**Source material**

------------------------------------------------------------------------

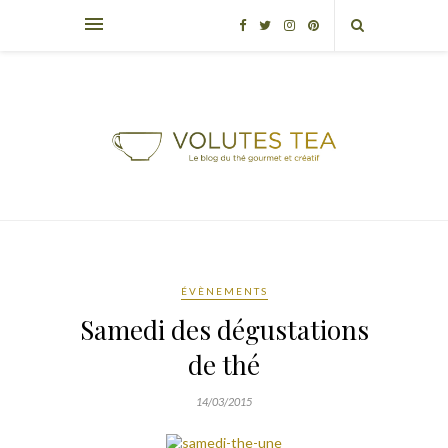
ÉVÈNEMENTS
Samedi des dégustations
de thé
14/03/2015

------------------------------------------------------------------------

**Work item**
Print the full listing above exactly. Pictures stay out of the copy.

**Task result**
ÉVÈNEMENTS
Samedi des dégustations
de thé
14/03/2015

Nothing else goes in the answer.